12. Don’t forget about employee referrals

The old staffing cliché rings true: “good people know good people”. Referrals can be the top source for quality candidates.  Ask your employees for referrals, encourage them to refer candidates who qualify for your roles and consider working up an employee referral program as an incentive. Employee referrals are known to reduce time-to-hire, improve quality of hire and increase retention rates, so reward your employees with the money you save.

1.     Use AI in sourcing

Source from databases that use artificial intelligence (AI). Sourcing can benefit from AI in two ways – automation and accuracy. Automated sourcing uses recruitment technology to find candidates online who fit the requirements of your role. This not only improves your efficiency metrics but decreases time to fill and cost per hire as well. AI can find patterns in resumes and candidates who are better matches for a job’s requirements. AI can also reduce bias at the sourcing stage by removing the need for human decision making.

 

14. Final word: Experiment, Experiment, Experiment

Finally, remember that sourcing strategies in recruitment are like snowflakes: no two are exactly alike because what your organization requires will be significantly different to what someone else wants.

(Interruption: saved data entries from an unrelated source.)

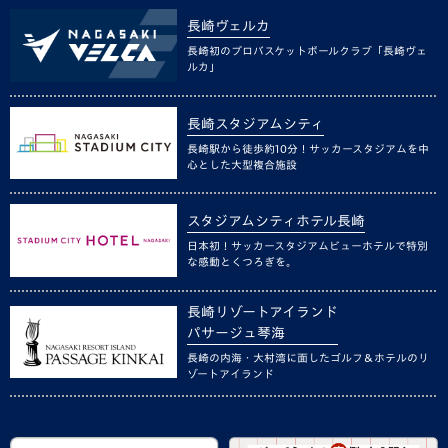
長崎ヴェルカ
長崎初のプロバスケットボールクラブ「長崎ヴェ
ルカ」
長崎スタジアムシティ
長崎駅から徒歩約10分！サッカースタジアムを中
心とした大型複合施設
スタジアムシティホテル長崎
日本初！サッカースタジアムビューホテルで特別
な感動とくつろぎを。
長崎リゾートアイランド
パサージュ琴海
長崎の内海・大村湾に面したゴルフ＆ホテルのリ
ゾートアイランド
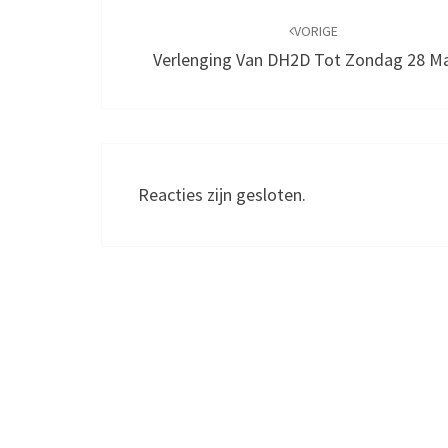
navigatie
VORIGE
Verlenging Van DH2D Tot Zondag 28 M
Reacties zijn gesloten.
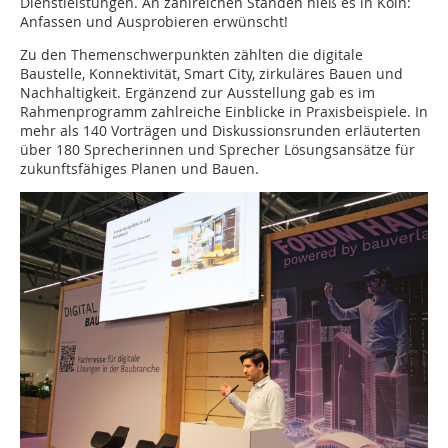
Dienstleistungen. An zahlreichen Ständen hieß es in Köln:
Anfassen und Ausprobieren erwünscht!
Zu den Themenschwerpunkten zählten die digitale
Baustelle, Konnektivität, Smart City, zirkuläres Bauen und
Nachhaltigkeit. Ergänzend zur Ausstellung gab es im
Rahmenprogramm zahlreiche Einblicke in Praxisbeispiele. In
mehr als 140 Vorträgen und Diskussionsrunden erläuterten
über 180 Sprecherinnen und Sprecher Lösungsansätze für
zukunftsfähiges Planen und Bauen.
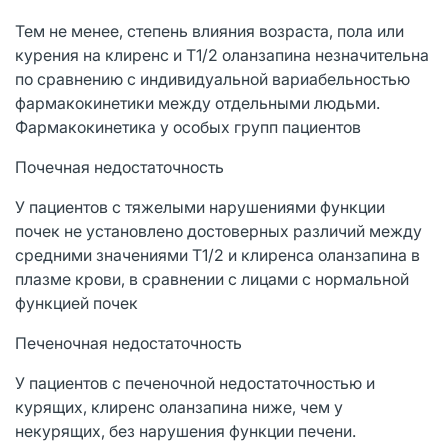
Тем не менее, степень влияния возраста, пола или
курения на клиренс и Т1/2 оланзапина незначительна
по сравнению с индивидуальной вариабельностью
фармакокинетики между отдельными людьми.
Фармакокинетика у особых групп пациентов
Почечная недостаточность
У пациентов с тяжелыми нарушениями функции
почек не установлено достоверных различий между
средними значениями Т1/2 и клиренса оланзапина в
плазме крови, в сравнении с лицами с нормальной
функцией почек
Печеночная недостаточность
У пациентов с печеночной недостаточностью и
курящих, клиренс оланзапина ниже, чем у
некурящих, без нарушения функции печени.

Creating a talent sourcing strategy is an iterative process. You should always run multiple experiments for all the above 6 points and see what works and what doesn’t work for your company. Define your KPIs before you start your experiments and always benchmark your results and iterate for getting a more efficient talent sourcing strategy. You can use tools like Tableau or an ATS like Recruiterflow or even Excel to record and get these numbers.

Lastly it doesn’t matter whether you’re running a recruiting agency or hiring in-house, trying to increase your organization’s recruiting effectiveness, or just become a better recruiters yourself, these data driven talent sourcing strategies will help you build a better recruitment engine.